DevOps for Azure Databricks Jobs

Question

I am trying to implement DevOps on Azure Databricks.

I have completed devops implementation for databricks notebooks and dbfs files.

I do have many databricks jobs running on my cluster based on schedule. Some of these jobs points to notebook files and few points to jar file in the dbfs location.

Is there any way to implement devops process on the azure databricks jobs so that any change in any of the jobs in DEV will invoke build pipeline and deploy the same in PROD databricks instance.

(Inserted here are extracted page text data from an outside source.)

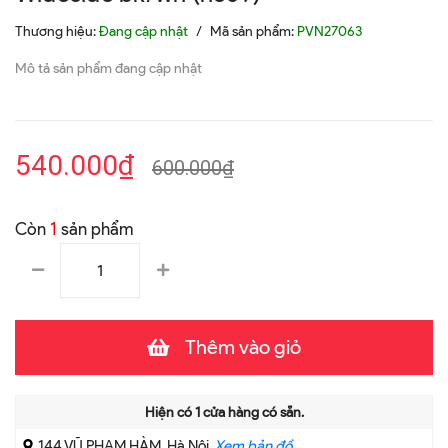
Thương hiệu:
Đang cập nhật
/
Mã sản phẩm:
PVN27063
Mô tả sản phẩm đang cập nhật
540.000₫
600.000₫
Còn
1
sản phẩm
Thêm vào giỏ
Hiện có
1
cửa hàng có sẵn.
144 VŨ PHẠM HÀM, Hà Nội
Xem bản đồ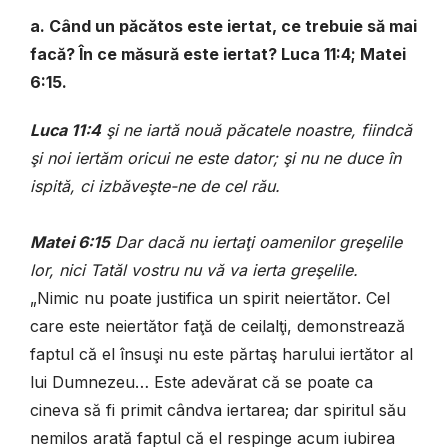
a. Când un păcătos este iertat, ce trebuie să mai
facă? În ce măsură este iertat? Luca 11:4; Matei
6:15.
Luca 11:4
şi ne iartă nouă păcatele noastre, fiindcă
şi noi iertăm oricui ne este dator; şi nu ne duce în
ispită, ci izbăveşte-ne de cel rău.
Matei 6:15
Dar dacă nu iertaţi oamenilor greşelile
lor, nici Tatăl vostru nu vă va ierta greşelile.
„Nimic nu poate justifica un spirit neiertător. Cel
care este neiertător faţă de ceilalţi, demonstrează
faptul că el însuşi nu este părtaş harului iertător al
lui Dumnezeu… Este adevărat că se poate ca
cineva să fi primit cândva iertarea; dar spiritul său
nemilos arată faptul că el respinge acum iubirea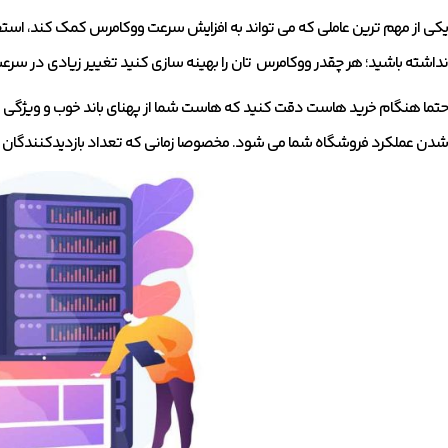
یکی از مهم ترین عاملی که می تواند به افزایش سرعت ووکامرس کمک کند، اس
نداشته باشید؛ هر چقدر ووکامرس تان را بهینه سازی کنید تغییر زیادی در سرعت
حتما هنگام خرید هاست دقت کنید که هاست شما از پهنای باند خوب و ویژگی 
شدن عملکرد فروشگاه شما می شود. مخصوصا زمانی که تعداد بازدیدکنندگان 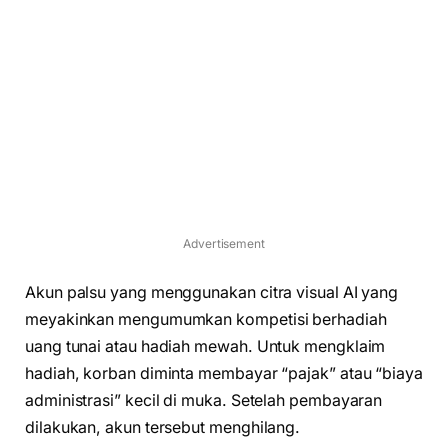
Advertisement
Akun palsu yang menggunakan citra visual AI yang
meyakinkan mengumumkan kompetisi berhadiah
uang tunai atau hadiah mewah. Untuk mengklaim
hadiah, korban diminta membayar “pajak” atau “biaya
administrasi” kecil di muka. Setelah pembayaran
dilakukan, akun tersebut menghilang.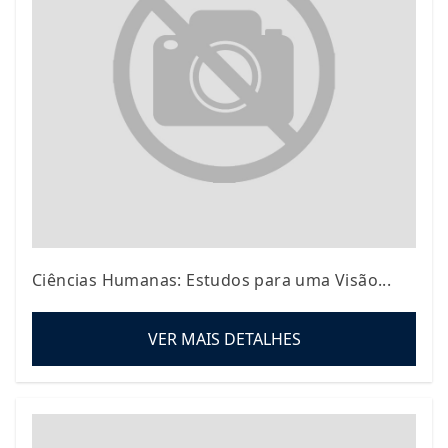
Ciências Humanas: Estudos para uma Visão...
VER MAIS DETALHES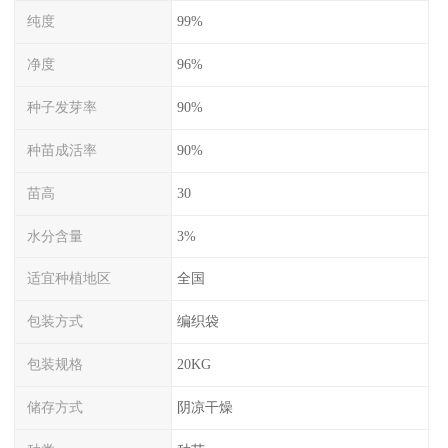
纯度
99%
净度
96%
种子发芽率
90%
种苗成活率
90%
苗高
30
水分含量
3%
适宜种植地区
全国
包装方式
编织袋
包装规格
20KG
储存方式
阴凉干燥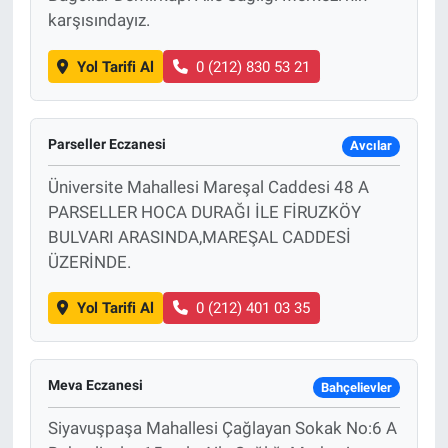
karşısındayız.
Yol Tarifi Al
0 (212) 830 53 21
Parseller Eczanesi
Avcılar
Üniversite Mahallesi Mareşal Caddesi 48 A
PARSELLER HOCA DURAĞI İLE FİRUZKÖY
BULVARI ARASINDA,MAREŞAL CADDESİ
ÜZERİNDE.
Yol Tarifi Al
0 (212) 401 03 35
Meva Eczanesi
Bahçelievler
Siyavuşpaşa Mahallesi Çağlayan Sokak No:6 A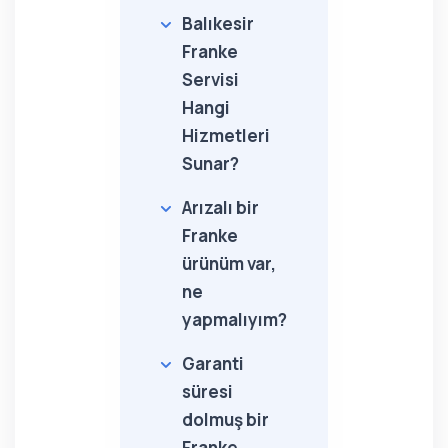
Balıkesir
Franke
Servisi
Hangi
Hizmetleri
Sunar?
Arızalı bir
Franke
ürünüm var,
ne
yapmalıyım?
Garanti
süresi
dolmuş bir
Franke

First of all I wanted to know whether it is possible to implement devops on azure databricks jobs.

Any Leads Appreciated!

your jobs are implemented as notebooks, or as jars or python files? — Alex Ott

Alex Ott Alex Ott · Accepted Answer · 2021-02-05T07:14:15

To do this effectively, I would recommend to use Databricks Terraform provider for that - in this case the definition of the job could be stored in the Git or something like, and then it's easy to integrate with CI/CD systems, such as Azure DevOps, GitHub Actions, etc.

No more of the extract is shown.